One of the key topics for the G20 will likely be the outcome of the UK referendum. Yet, four weeks after the result, it is already clear that the global contagion from the vote to leave has been limited. This has not been a repeat of the financial crisis as some feared. Although there was an initial market impact and has been some volatility since, the reassuring feature for many has been how resilient financial markets have proved. The G20 should be relieved by that.
Of course, sterling has weakened significantly since the referendum. That in itself is no bad thing, as the pound had appeared overvalued for some time, as the large current account deficit might suggest. It has also acted as an important shock absorber for the UK. But it leads into a key global issue, namely the role of currency moves in overall policy. The Americans, in particular, are keen to prevent others from deliberately seeking a weaker currency as a way to boost economic performance. In recent years the dollar has been particularly strong. That in itself has been one of many factors deterring the Fed from hiking too much, but it has also weighed slightly on the US recovery. The last thing the US currently wants is for the dollar to strengthen even further. Hence they will be keen to ensure that neither Japan or China will be tempted via policy to weaken their currencies. Currently there is still pressure, particularly in Japan, to use a weaker currency to boost growth. In addition, both will seek to boost their economies through other domestic means.

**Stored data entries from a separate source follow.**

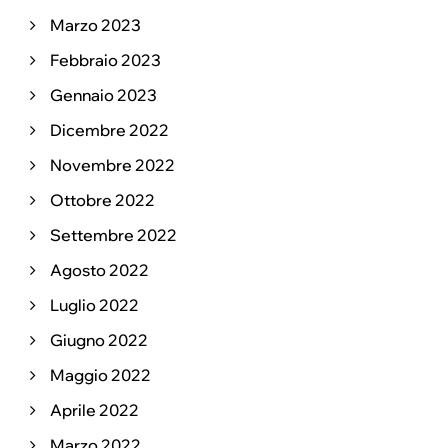
Marzo 2023
Febbraio 2023
Gennaio 2023
Dicembre 2022
Novembre 2022
Ottobre 2022
Settembre 2022
Agosto 2022
Luglio 2022
Giugno 2022
Maggio 2022
Aprile 2022
Marzo 2022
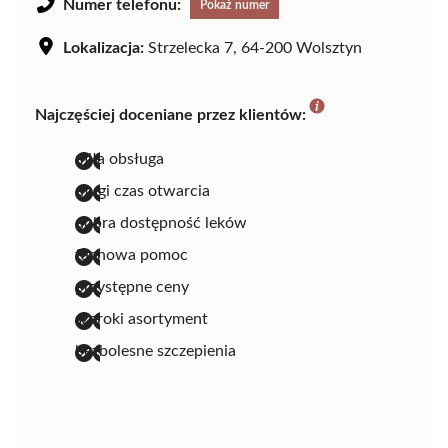
Numer telefonu:
Pokaż numer
Lokalizacja:
Strzelecka 7, 64-200 Wolsztyn
Najczęściej doceniane przez klientów:
miła obsługa
długi czas otwarcia
dobra dostępność leków
fachowa pomoc
przystępne ceny
szeroki asortyment
bezbolesne szczepienia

The mood at the G20 should be more positive than at recent meetings. In addition to the financial system proving itself resilient in the aftermath of the Brexit vote, the world economy has not been hit by any renewed setbacks in the first half of the year. Despite this, the mood is still cautious among policy makers and markets. This was highlighted over the last week by the latest update from the International Monetary Fund (IMF) on its economic thinking. As has been the case in recent years the IMF reduced its forecasts for global growth. This time it cut by 0.1% to 3.1% for this year and down by a similar margin to 3.4% for next. The IMF still finds it hard to give a positive message, as highlighted by its description of the advanced economies as being lacklustre, with low potential growth and only a gradual closing of output gaps. They could equally have said growth was stabilising with inflation low.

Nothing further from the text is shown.